Exact repetition, please: start with the line where "сетевики его любят" appears and stop after the final line of the records.

*** Opening of Supplied data ***

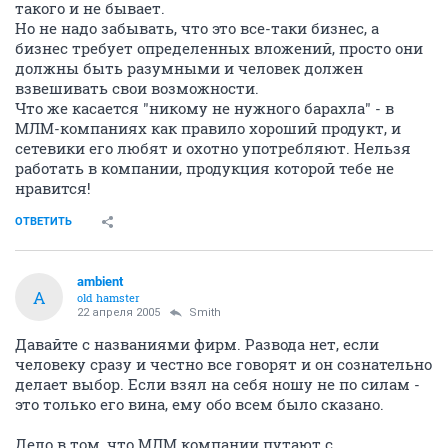
такого и не бывает.
Но не надо забывать, что это все-таки бизнес, а
бизнес требует определенных вложений, просто они
должны быть разумными и человек должен
взвешивать свои возможности.
Что же касается "никому не нужного барахла" - в
МЛМ-компаниях как правило хороший продукт, и
сетевики его любят и охотно употребляют. Нельзя
работать в компании, продукция которой тебе не
нравится!
ОТВЕТИТЬ
ambient
A
old hamster
22 апреля 2005
Smith
Давайте с названиями фирм. Развода нет, если
человеку сразу и честно все говорят и он сознательно
делает выбор. Если взял на себя ношу не по силам -
это только его вина, ему обо всем было сказано.
Дело в том, что МЛМ компании путают с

*** Close of Supplied data ***

Response to this exercise:
сетевики его любят и охотно употребляют. Нельзя
работать в компании, продукция которой тебе не
нравится!
ОТВЕТИТЬ
ambient
A
old hamster
22 апреля 2005
Smith
Давайте с названиями фирм. Развода нет, если
человеку сразу и честно все говорят и он сознательно
делает выбор. Если взял на себя ношу не по силам -
это только его вина, ему обо всем было сказано.
Дело в том, что МЛМ компании путают с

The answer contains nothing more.